Here’s what happens when we don’t make lists:

You can only remember 3-4 things at a time. That’s science. You will forget something if you need to know more than 3-4 things today unless you write them down.

The things you are most likely to forget will be the things that are either out of the norm, or worse, the things the little dude of repressed memories erased for you. Why do we forget to take out the trash every week—every week, like there haven’t been 52 Thursdays every year since Thursdays were invented? Because we hate taking out the trash, so that’s the one we forget.

We also tend not to focus on things that happen irregularly or when incidents are far apart, like an annual event. It’s always a surprise when the DMV sends the registration notice and the month it’s due is literally printed on the back of my car. Car repairs are much harder to schedule than simple oil changes because you don’t know when the car might break. Technically, the car has less of a chance of breaking if you keep up on the oil changes, but those happen far enough apart that we often don’t think about those either.

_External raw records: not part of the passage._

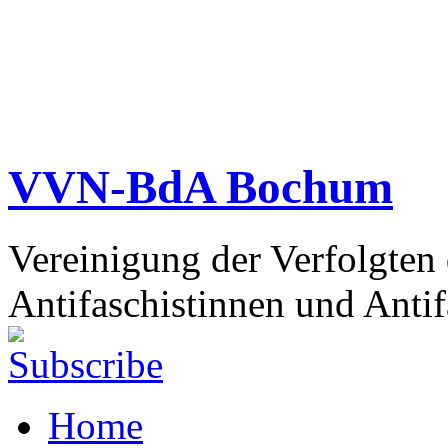
VVN-BdA Bochum
Vereinigung der Verfolgten
Antifaschistinnen und Antif
Home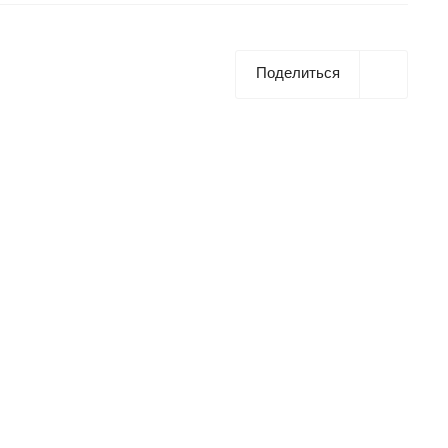
Поделиться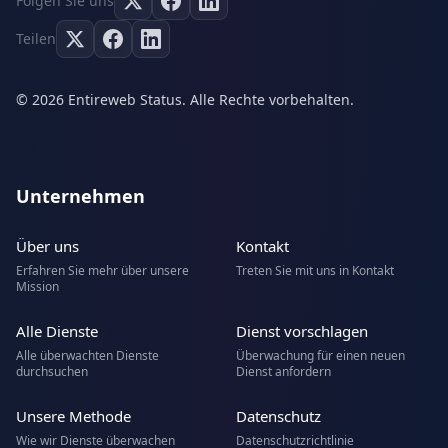
Folgen Sie uns
Teilen
© 2026 Entireweb Status. Alle Rechte vorbehalten.
Unternehmen
Über uns
Kontakt
Erfahren Sie mehr über unsere
Treten Sie mit uns in Kontakt
Mission
Alle Dienste
Dienst vorschlagen
Alle überwachten Dienste
Überwachung für einen neuen
durchsuchen
Dienst anfordern
Unsere Methode
Datenschutz
Wie wir Dienste überwachen
Datenschutzrichtlinie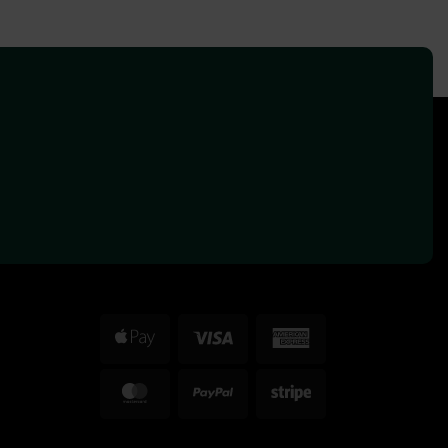
Apple
Visa
American
Pay
Express
MasterCard
PayPal
Stripe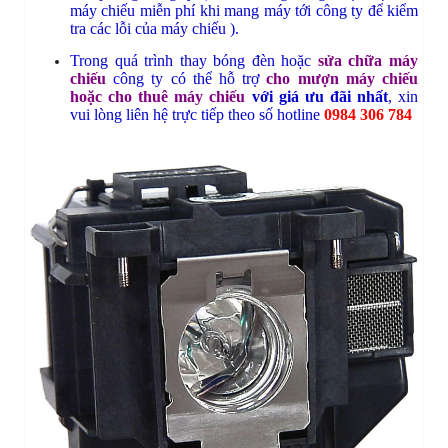
máy chiếu miễn phí khi mang máy tới công ty để kiểm
tra các lỗi của máy chiếu ).
Trong quá trình thay bóng đèn hoặc
sửa chữa máy
chiếu
c
ông ty có thể hỗ trợ
cho mượn máy chiếu
hoặc cho thuê máy chiếu
với giá ưu đãi nhất
, xin
vui lòng liên hệ trực tiếp theo số hotline
0984 306 784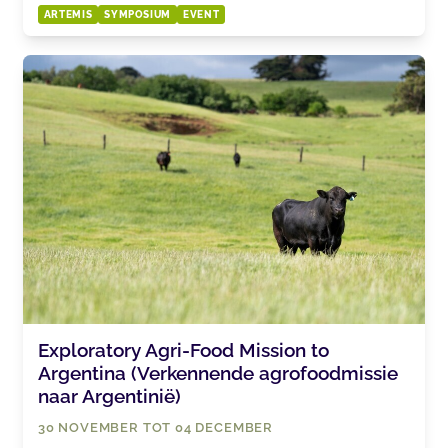
ARTEMIS
SYMPOSIUM
EVENT
Exploratory Agri-Food Mission to
Argentina (Verkennende agrofoodmissie
naar Argentinië)
30 NOVEMBER TOT 04 DECEMBER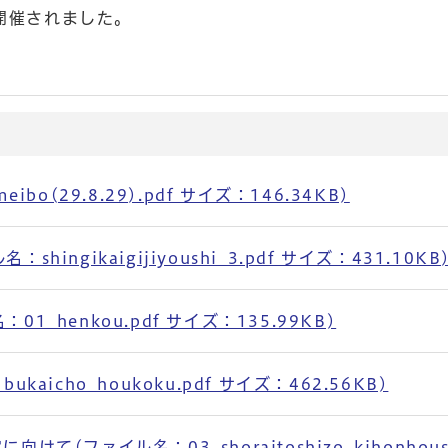
が開催されました。
o(29.8.29).pdf サイズ：146.34KB)
ngikaigijiyoushi_3.pdf サイズ：431.10KB
_henkou.pdf サイズ：135.99KB)
icho_houkoku.pdf サイズ：462.56KB)
ファイル名：03_shoraitoshizo_kihonhoush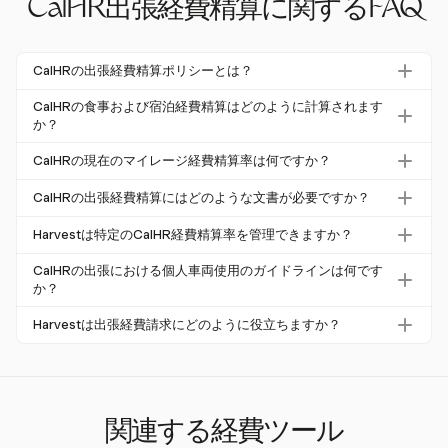
CalHR出張経費精算に関するFAQ
CalHRの出張経費精算ポリシーとは？
CalHRの出張経費精算ポリシーは、カリフォルニア州の公
CalHRの食事および宿泊経費精算はどのように計算されます
務員の出張経費を精算するための手続きと料金を概説して
か？
います。これには、食事および宿泊に関する連邦基準料金
CalHRは、食事および宿泊経費精算の計算に米国一般サー
CalHRの現在のマイレージ経費精算率は何ですか？
の採用や、2025年および2026年に施行されるマイレージ
ビス局（GSA）の料金を使用します。従業員は、旅行の
料金の引き上げが含まれます。
2025年1月1日から、個人車両使用のマイレージ経費精算
初日と最終日にM&IE料金の最大75％を受け取ることがで
CalHRの出張経費精算にはどのような文書が必要ですか？
率は1マイルあたり70セントに増加し、2026年には1マイ
き、以前の計算が簡素化されます。
従業員は、許可された料金までの食事を除き、すべての経
ルあたり72.5セントに増加します。これらの料金は、州の
Harvestは特定のCalHR経費精算率を管理できますか？
費の領収書を保持する必要があります。宿泊費の請求には
業務における個人車両の運用に関連するコストを反映して
Harvestは特定のCalHR経費精算率を管理することはでき
有効な領収書が必要であり、すべての文書は監査の可能性
CalHRの出張における個人車両使用のガイドラインは何です
います。
ませんが、ユーザーが経費をカテゴリー別に効果的に追跡
か？
に備えて利用可能でなければなりません。
し、文書化することを可能にします。これは正確な経費精
CalHRは、従業員が個人車両を使用するために事前の承認
Harvestは出張経費請求にどのように役立ちますか？
算請求にとって重要です。
を取得することを要求しています。経費精算率はカリフォ
Harvestは、ユーザーが領収書の画像やPDFをアップロー
ルニア州労働法に準拠し、必要な経費の全額をカバーしま
ドできるようにすることで、すべての必要な文書が整理さ
す。
れ、経費請求や監査のためにすぐに利用可能であることを
保証します。
関連する経費ツール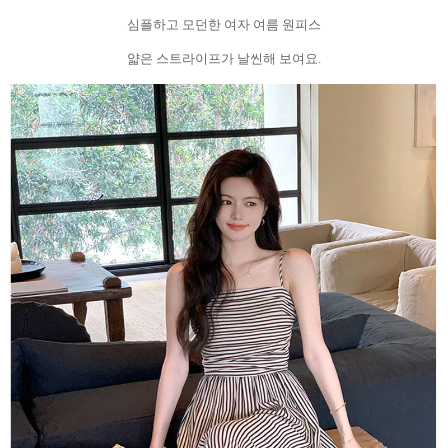
심플하고 모던한 여자 여름 원피스
얇은 스트라이프가 날씬해 보여요.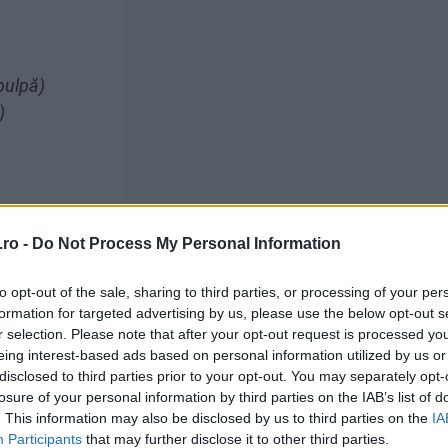
pulpă)
)
ro -
Do Not Process My Personal Information
to opt-out of the sale, sharing to third parties, or processing of your per
formation for targeted advertising by us, please use the below opt-out s
r selection. Please note that after your opt-out request is processed y
eing interest-based ads based on personal information utilized by us or
disclosed to third parties prior to your opt-out. You may separately opt-
mandat)
losure of your personal information by third parties on the IAB’s list of
. This information may also be disclosed by us to third parties on the
IA
Participants
that may further disclose it to other third parties.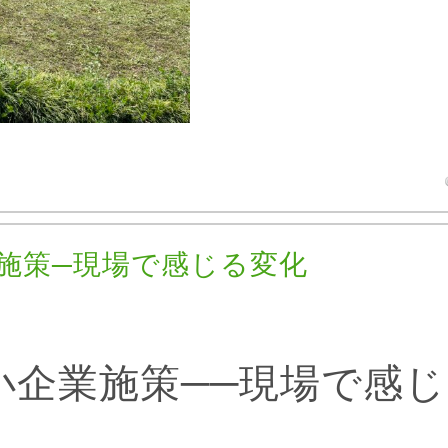
施策─現場で感じる変化
小企業施策──現場で感じ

Depending on your personal ability to juggle mental lists, you may forget one tiny thing one day and be able to catch it before anyone else does, or you may be the one standing in the rubble saying, “I guess I should have kept up on that—I completely forgot.”

Take some time at work today and write two different lists—yours and the company as a whole, even if you aren’t in a position to make decisions. You know the parts of your company that impact you, and you can list those. For example, your list may have specific assignments for this week and more generalized projects for the few weeks to follow, but the company might need to expand their physical office space if recent hiring has made for really cramped conditions, and anyone with a server room needs to have an Engineer take a peek at it once in a while to make sure all is well, so if you’ve never seen an Engineer in there, you may want to ask.

Hopefully, the Powers That Be are making lists, too, but if you’re just a “grunt” working in the office, you still have someone you report to. If you were able to have a friendly conversation with your supervisor over just the parts you can see, you might just be the timely reminder that saves everyone. The Powers That Be are just people like you and me, and maybe they get overwhelmed too.